- Location of Glenrothes and Mid Fife within Scotland
- Subdivision: Fife
- Electorate: 69,734 (March 2020)
- Major settlements: Glenrothes, Levenmouth (part of), Lochgelly, Kelty and Cardenden

Current constituency
- Created: 2005 (as Glenrothes)
- Member of Parliament: Richard Baker (Scottish Labour)
- Created from: Central Fife

= Glenrothes and Mid Fife =

UK Parliament constituency (since 2005)

Glenrothes and Mid Fife (/ɡlɛnˈrɒθᵻs/) is a constituency in Scotland in the House of Commons of the UK Parliament, represented by Richard Baker of the Labour Party since the 2024 general election. The seat was previously held by Peter Grant of the Scottish National Party (SNP). The seat includes the major settlements of Glenrothes, Levenmouth (part of), Lochgelly, Kelty and Cardenden.

It was created at the 2005 general election as Glenrothes, and renamed as Glenrothes and Mid Fife for the 2024 general election under the 2023 review of Westminster constituencies.

==Boundaries==

2005–2024: Under the Fifth Review of UK Parliament constituencies, the constituency boundaries were defined in accordance with the ward structure in place on 30 November 2004 and contained the Fife Council wards of Cardenden, Cluny and Chapel; Kinglassie, Bowhill and Dundonald; Wemyss and Muiredge; Buckhaven and Denbeath; Methilhill; Methil; Leven West and Kirkland; Kennoway; Windygates, Star and Balgonie; Markinch and Woodside East; Auchmuty and Woodside West; Pitteuchar and Finglassie North; Thornton, Stenton and Finglassie South; Caskieberran and Rimbleton; Newcastle and Tanshall; South Parks and Macedonia; Leslie and Whinnyknowe; Balgeddie and Collydean; Cadham, Pitcoudie and Balfarg.

2024–present: Under the 2023 review of Westminster constituencies which came into effect for the 2024 general election, the renamed constituency contains the following wards or part wards of Fife Council:

- In full: Lochgelly, Cardenden and Benarty; Glenrothes West and Kinglassie; Glenrothes North, Leslie and Markinch; Glenrothes Central and Thornton; Buckhaven, Methil and Wemyss Villages.
- In part: Cowdenbeath (community of Kelty).

As a result of the boundary review, the communities of Lochgelly, Kelty and the Benarty area were added from the (renamed) Cowdenbeath and Kirkcaldy constituency.
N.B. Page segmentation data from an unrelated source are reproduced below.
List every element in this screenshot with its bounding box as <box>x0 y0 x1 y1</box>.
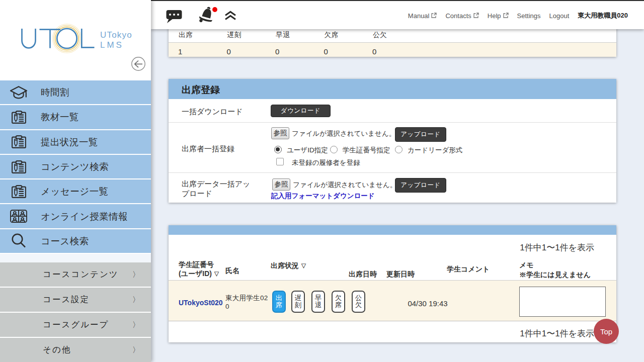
svg-text:LMS: LMS <box>100 40 124 50</box>
svg-text:UTokyo: UTokyo <box>100 30 132 40</box>
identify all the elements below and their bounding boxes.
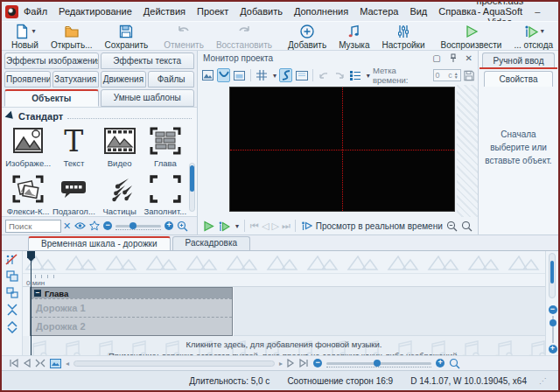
go-next-icon[interactable] — [287, 359, 295, 368]
tab-files[interactable]: Файлы — [148, 71, 194, 88]
empty-track-area[interactable] — [234, 287, 545, 336]
grid-caret[interactable]: ▾ — [273, 72, 276, 80]
transport-play-caret[interactable]: ▾ — [235, 222, 239, 230]
chapter-block[interactable]: − Глава Дорожка 1 Дорожка 2 — [30, 287, 233, 336]
zoom-in-button[interactable]: + — [164, 221, 173, 230]
realtime-preview-label[interactable]: Просмотр в реальном времени — [316, 221, 443, 231]
maximize-button[interactable]: □ — [556, 6, 560, 17]
shrink-tracks-icon[interactable] — [6, 304, 18, 316]
snapshot-save-icon[interactable] — [464, 70, 474, 81]
object-video[interactable]: Видео — [97, 125, 143, 168]
preview-zoom-out-icon[interactable] — [446, 220, 458, 232]
tab-smart-templates[interactable]: Умные шаблоны — [101, 89, 195, 107]
tab-fade-ins[interactable]: Проявления — [4, 71, 51, 88]
safe-area-icon[interactable] — [233, 68, 246, 82]
fit-view-icon[interactable] — [35, 359, 46, 368]
object-subtitle[interactable]: Подзагол... — [51, 173, 96, 216]
zoom-out-button[interactable]: − — [103, 221, 112, 230]
grid-icon[interactable] — [256, 68, 269, 82]
list-options-caret[interactable]: ▾ — [367, 72, 370, 80]
object-chapter[interactable]: Глава — [143, 125, 188, 168]
clear-search-icon[interactable]: ✕ — [63, 220, 71, 232]
menu-project[interactable]: Проект — [197, 6, 228, 17]
settings-button[interactable]: Настройки — [376, 22, 431, 50]
menu-wizards[interactable]: Мастера — [360, 6, 398, 17]
vzoom-in-button[interactable]: + — [549, 345, 557, 354]
group-objects-icon[interactable] — [6, 270, 18, 282]
object-image[interactable]: Изображе... — [5, 125, 51, 168]
timeline-zoom-in-button[interactable]: + — [436, 359, 444, 368]
play-from-here-caret[interactable]: ▾ — [541, 27, 544, 35]
vzoom-out-button[interactable]: − — [549, 305, 557, 314]
monitor-maximize-icon[interactable]: ▢ — [432, 53, 440, 63]
fullscreen-preview-icon[interactable] — [295, 68, 308, 82]
curve-mode-icon[interactable] — [217, 68, 230, 82]
collapsed-splitter[interactable] — [457, 85, 478, 217]
tab-timeline-tracks[interactable]: Временная шкала - дорожки — [28, 236, 171, 250]
add-button[interactable]: Добавить — [282, 22, 332, 50]
menu-actions[interactable]: Действия — [144, 6, 186, 17]
list-options-icon[interactable] — [349, 68, 362, 82]
menu-help[interactable]: Справка — [438, 6, 476, 17]
chapter-collapse-icon[interactable]: − — [34, 290, 41, 297]
transport-play-from-here-icon[interactable] — [218, 220, 230, 232]
menu-add[interactable]: Добавить — [240, 6, 283, 17]
object-text[interactable]: T Текст — [51, 125, 96, 168]
play-button[interactable]: Воспроизвести — [435, 22, 508, 50]
go-end-icon[interactable] — [299, 359, 309, 368]
tab-objects[interactable]: Объекты — [4, 89, 99, 107]
magnifier-plus-icon[interactable] — [177, 220, 188, 232]
section-standard[interactable]: Стандарт — [2, 107, 197, 123]
object-flexi-collage[interactable]: Флекси-К... — [5, 173, 51, 216]
ungroup-objects-icon[interactable] — [6, 287, 18, 298]
path-curve-icon[interactable] — [279, 68, 292, 82]
tab-properties[interactable]: Свойства — [484, 71, 553, 87]
keyframes-off-icon[interactable] — [5, 254, 18, 265]
timestamp-input[interactable]: 0 с ▲▼ — [433, 69, 461, 81]
go-start-icon[interactable] — [9, 359, 18, 368]
play-from-here-button[interactable]: ▾ ... отсюда — [508, 22, 559, 50]
thumbnail-size-slider[interactable] — [116, 225, 161, 228]
resize-grip[interactable]: ⋰ — [539, 377, 546, 384]
transport-play-icon[interactable] — [203, 220, 214, 232]
open-button[interactable]: Открыть... — [45, 22, 99, 50]
save-button[interactable]: Сохранить — [98, 22, 154, 50]
timeline-zoom-out-button[interactable]: − — [313, 359, 322, 368]
toolbox-scrollbar[interactable] — [189, 163, 195, 212]
new-button[interactable]: ▾ Новый — [5, 22, 45, 50]
timeline-zoom-slider[interactable] — [326, 362, 431, 365]
film-frame-icon[interactable] — [50, 359, 61, 368]
menu-view[interactable]: Вид — [410, 6, 427, 17]
timestamp-spinner[interactable]: ▲▼ — [454, 72, 458, 79]
tab-storyboard[interactable]: Раскадровка — [172, 236, 250, 250]
search-input[interactable] — [5, 220, 61, 233]
object-particles[interactable]: Частицы — [97, 173, 143, 216]
monitor-close-icon[interactable]: ✕ — [466, 53, 472, 63]
go-prev-icon[interactable] — [23, 359, 31, 368]
new-dropdown-caret[interactable]: ▾ — [32, 27, 35, 35]
menu-edit[interactable]: Редактирование — [59, 6, 132, 17]
video-preview[interactable] — [229, 87, 455, 212]
eye-icon[interactable] — [74, 221, 86, 230]
timeline-tracks-area[interactable]: 0 мин − Глава Дорожка 1 Дорожка 2 Кликни… — [23, 251, 545, 355]
tab-image-effects[interactable]: Эффекты изображения — [4, 52, 99, 69]
scroll-right-icon[interactable]: ▸ — [279, 360, 283, 368]
expand-tracks-icon[interactable] — [6, 321, 18, 333]
music-track-hint[interactable]: Кликните здесь, для добавления фоновой м… — [23, 340, 545, 355]
timeline-ruler[interactable]: 0 мин — [23, 274, 545, 287]
tab-fade-outs[interactable]: Затухания — [52, 71, 99, 88]
track-2[interactable]: Дорожка 2 — [31, 317, 232, 335]
realtime-preview-icon[interactable] — [301, 220, 312, 231]
scroll-left-icon[interactable]: ◂ — [66, 360, 69, 368]
hscroll-track[interactable] — [74, 360, 275, 367]
minimize-button[interactable]: – — [532, 6, 542, 17]
track-1[interactable]: Дорожка 1 — [31, 298, 232, 317]
tab-manual-input[interactable]: Ручной ввод — [482, 52, 555, 67]
star-icon[interactable] — [89, 220, 100, 231]
menu-file[interactable]: Файл — [24, 6, 47, 17]
object-placeholder[interactable]: Заполнит... — [143, 173, 188, 216]
tab-text-effects[interactable]: Эффекты текста — [101, 52, 195, 69]
music-button[interactable]: Музыка — [332, 22, 375, 50]
background-image-icon[interactable] — [201, 68, 214, 82]
monitor-pin-icon[interactable] — [450, 53, 457, 63]
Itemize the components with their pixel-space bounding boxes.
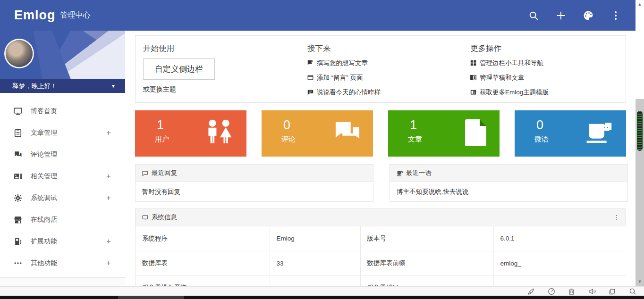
- volume-icon[interactable]: [588, 288, 596, 296]
- get-themes-link[interactable]: 获取更多Emlog主题模版: [470, 88, 621, 97]
- browser-bottom-toolbar: [0, 286, 644, 296]
- cup-icon: [585, 119, 615, 148]
- list-icon: [470, 75, 476, 81]
- taskbar-active-item[interactable]: [118, 296, 184, 299]
- sidebar-item-label: 在线商店: [31, 216, 57, 224]
- stat-label: 文章: [408, 135, 422, 144]
- sidebar-item-system-debug[interactable]: 系统调试 +: [0, 187, 125, 209]
- sidebar-item-label: 评论管理: [31, 150, 57, 159]
- write-article-link[interactable]: 撰写您的想写文章: [307, 58, 458, 67]
- sidebar-item-label: 系统调试: [31, 194, 57, 202]
- scrollbar-thumb[interactable]: [637, 111, 643, 151]
- sidebar-item-label: 博客首页: [31, 107, 57, 116]
- add-message-page-link[interactable]: 添加 “留言” 页面: [307, 73, 458, 82]
- scroll-down-arrow-icon[interactable]: ▼: [636, 278, 644, 285]
- chat-icon: [307, 89, 314, 95]
- kebab-menu-icon[interactable]: [610, 10, 621, 21]
- media-icon: [13, 172, 23, 181]
- scrollbar-track[interactable]: [636, 99, 644, 286]
- sidebar-item-extensions[interactable]: 扩展功能 +: [0, 231, 125, 252]
- stat-value: 0: [283, 118, 290, 133]
- table-cell: 6.0.1: [493, 226, 627, 251]
- expand-plus-icon[interactable]: +: [106, 172, 111, 181]
- sidebar-item-other[interactable]: 其他功能 +: [0, 252, 125, 274]
- table-cell: 数据库表前缀: [360, 251, 493, 275]
- quickstart-panel: 开始使用 自定义侧边栏 或更换主题 接下来 撰写您的想写文章 添加 “留言” 页…: [135, 35, 626, 103]
- greeting-text: 释梦，晚上好！: [12, 82, 57, 91]
- cup-small-icon: [397, 170, 403, 176]
- recent-note-panel: 最近一语 博主不知要说啥,快去说说: [390, 164, 628, 202]
- panel-header: 最近回复: [136, 165, 373, 182]
- stat-value: 0: [536, 118, 543, 133]
- header-actions: [528, 0, 621, 31]
- plus-icon[interactable]: [555, 10, 567, 21]
- monitor-icon: [13, 107, 23, 116]
- manage-drafts-link[interactable]: 管理草稿和文章: [470, 73, 621, 82]
- speedometer-icon[interactable]: [547, 288, 555, 296]
- rocket-icon[interactable]: [527, 288, 535, 296]
- expand-plus-icon[interactable]: +: [106, 193, 111, 203]
- table-cell: 版本号: [360, 226, 493, 251]
- scroll-up-arrow-icon[interactable]: ▲: [636, 1, 644, 8]
- expand-plus-icon[interactable]: +: [106, 237, 111, 246]
- sidebar-item-label: 文章管理: [31, 129, 57, 137]
- customize-sidebar-button[interactable]: 自定义侧边栏: [143, 58, 215, 80]
- post-mood-link[interactable]: 说说看今天的心情咋样: [307, 88, 458, 97]
- stat-cards-row: 1 用户 0 评论 1 文章 0: [135, 110, 626, 157]
- user-greeting-dropdown[interactable]: 释梦，晚上好！ ▼: [0, 79, 125, 93]
- article-icon: [464, 118, 488, 149]
- sidebar-footer: [0, 277, 125, 286]
- sidebar-item-comments[interactable]: 评论管理: [0, 144, 125, 166]
- sidebar-item-label: 其他功能: [31, 259, 57, 267]
- widgets-grid-icon: [470, 60, 476, 66]
- clipboard-icon: [13, 128, 23, 138]
- quickstart-next-steps: 接下来 撰写您的想写文章 添加 “留言” 页面 说说看今天的心情咋样: [307, 36, 458, 97]
- panel-title: 系统信息: [152, 213, 177, 222]
- windows-taskbar-edge[interactable]: [0, 296, 644, 299]
- table-cell: 系统程序: [136, 226, 270, 251]
- avatar[interactable]: [6, 40, 33, 67]
- stat-card-notes[interactable]: 0 微语: [515, 110, 626, 157]
- browser-toolbar-icons: [527, 287, 636, 296]
- stat-card-users[interactable]: 1 用户: [135, 110, 246, 157]
- profile-banner: [0, 31, 125, 79]
- sidebar-item-related[interactable]: 相关管理 +: [0, 166, 125, 187]
- stat-card-articles[interactable]: 1 文章: [388, 110, 500, 157]
- search-icon[interactable]: [528, 10, 539, 21]
- sidebar-item-blog-home[interactable]: 博客首页: [0, 100, 125, 122]
- panel-header: 最近一语: [390, 165, 627, 182]
- panel-kebab-icon[interactable]: ⋮: [613, 215, 620, 220]
- vertical-scrollbar[interactable]: ▲ ▼: [636, 0, 644, 286]
- chevron-down-icon: ▼: [111, 83, 116, 89]
- windows-icon[interactable]: [608, 288, 616, 296]
- zoom-icon[interactable]: [628, 288, 636, 296]
- system-info-panel: 系统信息 ⋮ 系统程序 Emlog 版本号 6.0.1 数据库表 33 数据库表…: [135, 208, 626, 299]
- system-icon: [142, 215, 148, 221]
- sidebar-item-label: 扩展功能: [31, 237, 57, 246]
- sidebar-item-articles[interactable]: 文章管理 +: [0, 122, 125, 144]
- expand-plus-icon[interactable]: +: [106, 258, 111, 268]
- palette-icon[interactable]: [583, 10, 594, 21]
- app-logo[interactable]: Emlog 管理中心: [14, 0, 91, 31]
- logo-text: Emlog: [14, 8, 56, 23]
- table-cell: Emlog: [270, 226, 360, 251]
- stat-value: 1: [157, 118, 164, 133]
- users-icon: [204, 119, 235, 148]
- theme-icon: [470, 89, 476, 95]
- sidebar-item-label: 相关管理: [31, 172, 57, 181]
- store-icon: [13, 215, 23, 224]
- manage-widgets-link[interactable]: 管理边栏小工具和导航: [470, 58, 621, 67]
- panel-title: 最近一语: [406, 169, 432, 177]
- stat-card-comments[interactable]: 0 评论: [262, 110, 373, 157]
- trash-icon[interactable]: [568, 288, 576, 296]
- table-cell: 数据库表: [136, 251, 270, 275]
- stat-label: 微语: [534, 135, 549, 144]
- panel-body-text: 博主不知要说啥,快去说说: [390, 182, 627, 202]
- table-row: 系统程序 Emlog 版本号 6.0.1: [136, 226, 627, 251]
- expand-plus-icon[interactable]: +: [106, 128, 111, 138]
- panel-title: 最近回复: [152, 169, 177, 177]
- stat-value: 1: [410, 118, 417, 133]
- change-theme-link[interactable]: 或更换主题: [143, 85, 285, 94]
- quickstart-more-actions: 更多操作 管理边栏小工具和导航 管理草稿和文章 获取更多Emlog主题模版: [470, 36, 621, 97]
- sidebar-item-store[interactable]: 在线商店: [0, 209, 125, 231]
To compensate, Kennoway, Windygates and west Leven were transferred to North East Fife.

The revised 2024 boundaries of the constituency centre on Glenrothes and its surrounding villages; Coaltown of Balgonie, Leslie, Markinch, Milton of Balgonie and Thornton. Moving south and west to include Ballingry, Cardenden, Kelty, Kinglassie, Lochgelly and Lochore. In the east, the seat includes parts of the Levenmouth conurbation, including Buckhaven, Methil and the Wemyss villages; East Wemyss, West Wemyss, and Coaltown of Wemyss.

==History==
Glenrothes was created for the 2005 general election, mostly replacing Central Fife, but incorporating small parts of Kirkcaldy and Dunfermline East.

===Creation in 2005–2008===
The first holder of the newly created seat was John MacDougall, who died on 13 August 2008, triggering a by-election.

===2008===
In the 2008 by election, Lindsay Roy was elected, the Labour majority falling by around 4,000 votes, with the Labour vote increasing by 3%; the SNP making significant gains from the lower-placed Conservative and the Liberal Democrat candidates.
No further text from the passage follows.